Obrolan Terakhir Lennon & Yoko Akan Dihidupkan Kembali oleh Soderbergh
Steven Soderbergh, sutradara yang dikenal dengan eksperimen visualnya, kini tengah menyiapkan sebuah dokumenter spesial. Proyek yang belum punya judul ini akan mengangkat wawancara terakhir John Lennon dan Yoko Ono sebuah rekaman yang dibuat tepat di hari Lennon meninggal dunia, 8 Desember 1980.
Menariknya, Soderbergh justru memilih pendekatan yang sederhana. Alih-alih memaksakan gaya penyutradaraan yang rumit, ia lebih ingin rekaman itu berbicara sendiri.
"Saya tidak sedang mencoba menciptakan format baru," ujarnya, seperti dikutip Variety akhir pekan lalu.
"Harapan saya sederhana: agar film ini bisa membuat sebanyak mungkin orang mendengarkan apa yang John dan Yoko bicarakan sore itu, sebelum tragedi terjadi."
Wawancara itu sendiri berlangsung saat Lennon dan Ono sedang gencar mempromosikan Double Fantasy, album comeback Lennon setelah ia vakum lima tahun untuk mengasuh Sean, putranya.
Album itu rilis di November 1980, dan Desember pun diisi dengan berbagai sesi wawancara. Salah satu yang terlama adalah dengan Rolling Stone pada 5 Desember mencapai sembilan jam.
Tapi sore di tanggal 8 Desember, percakapan terakhirnya justru terjadi bersama Laurie Kaye dan Dave Sholin dari RKO Radio.

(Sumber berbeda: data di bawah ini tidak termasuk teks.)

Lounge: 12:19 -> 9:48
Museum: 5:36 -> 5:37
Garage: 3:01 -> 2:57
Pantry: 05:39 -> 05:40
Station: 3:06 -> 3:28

Laurie Kaye bahkan menceritakan pengalaman itu dalam memoarnya, Confessions of a Rock 'n' Roll Name-Dropper. Rekaman wawancara itu sempat disiarkan RKO, dan sejak itu menjadi salah satu arsip paling berharga bagi para penggemar.

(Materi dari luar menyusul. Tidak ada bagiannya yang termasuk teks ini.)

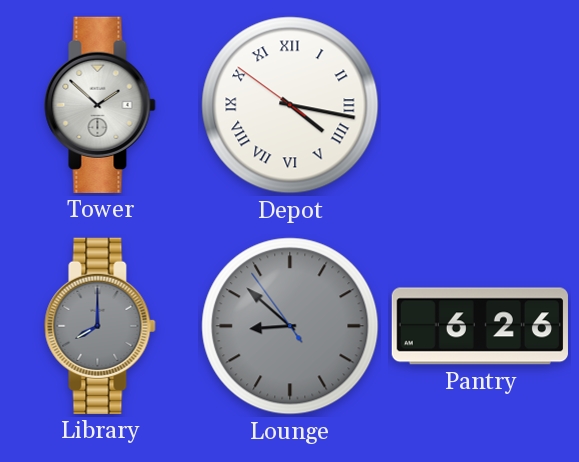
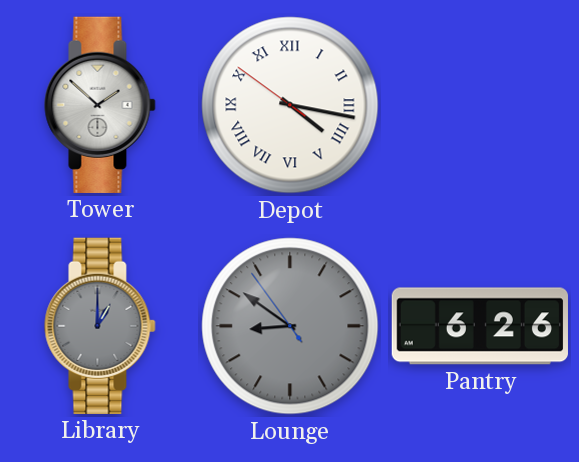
Library: 8:00 -> 1:00
Lounge: 8:51 -> 8:50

Menurut Soderbergh, yang mengejutkan justru keterbukaan Lennon dan Ono dalam obrolan itu.
"Mereka berdua bicara dengan begitu bebas. Padahal mereka sudah sering diwawancara, tapi saat itu mereka terlihat antusias dan polos, seolah baru pertama kali bercerita," katanya.

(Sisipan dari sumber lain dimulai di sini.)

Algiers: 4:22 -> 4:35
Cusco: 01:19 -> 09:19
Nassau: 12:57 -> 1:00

Tak cuma itu, Soderbergh merasa tema yang dibahas Lennon dan Yoko masih sangat relevan sampai sekarang mulai dari politik, feminisme, hingga pentingnya berpikir positif.
"Semua itu bahkan lebih terasa sekarang. Bagaimana sistem memengaruhi kita, cara kita berelasi, dan betapa cinta tetap jadi hal penting dalam hidup sehari-hari," imbuhnya.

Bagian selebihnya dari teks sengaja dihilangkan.